Conversations with my phone

Speech recognition is everywhere — and better than ever. So, why doesn’t my phone understand me?

My colleague wants to tell me how excited he is about the speech recognition on his iPhone. He claims to use it all the time.

“Oh, really?” I ask. “Like in the car?” (It literally takes the threat of a moving violation to get me to even think of using a voice interface.)

No, he says. All the time. Searching the Web. Finding a contact. Dictating a text message. Filing a Yelp review. Asking Siri about the weather. He’s stunned that I (a technophile and a computational linguist) could have such an aversion to taking to my phone. “Doesn’t Siri work for you?” he asks. “It works great for me.”

I don’t have the heart to tell him the truth. No, Siri doesn’t work for me. None of current crop of so-called conversational interfaces do, frankly. And until they get better, I won’t be using a single one, no matter how many Easter Eggs or jokes they include.

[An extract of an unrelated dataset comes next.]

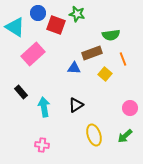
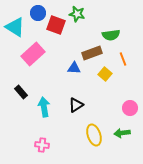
green arrow: moved 3 px left, 3 px up; rotated 35 degrees clockwise
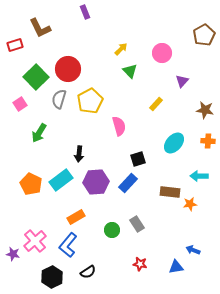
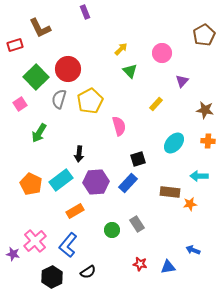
orange rectangle: moved 1 px left, 6 px up
blue triangle: moved 8 px left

My quibble isn’t with automatic speech recognition (ASR), the systems that transcribe my voice into something approximating what I actually said. I’m a native English speaker with a relatively neutral U.S. accent. Most of the ASR models used today have been trained on hundreds of thousands of hours of speech of guys just like me.

No, my issue is with what systems like Siri, Alexa, and Cortana (and now, Hound) do with what I tell them. Right now, conversational interfaces are far from conversational. Instead of engaging me in a dialog that will help me get what I want, they reflexively respond to the last thing I said. While this is occasionally useful, it’s usually disappointing.

I don’t want another way to send off an imperfect Google query. I want a system that understands what I said, figures out whether it can help, and if so, works with me to make sure I’m satisfied.

5 years after Siri’s acquisition by Apple and Watson’s victory on Jeopardy, this shouldn’t be too much to ask.

So, what do conversational interfaces need to do to win me back? Lots of things. But I’d be happy if they made progress towards four “Cs”.

Context. Conversational interfaces need to understand the situational context that leads me to call on them. Anticipate what I’m going to need, based on where I am and what you know about what I generally do in situations like these. For example, if I’m in a new city, offering me directions to the nearest gas station might be useful. When I’m at home, not so much.

Systems like Google Now/Now on Tap and Apple’s forthcoming Proactive are taking steps to better anticipate user’s search behaviors. We’ll know that context has arrived when systems like Google Voice Actions and Siri start leveraging this knowledge to initiate conversations with users.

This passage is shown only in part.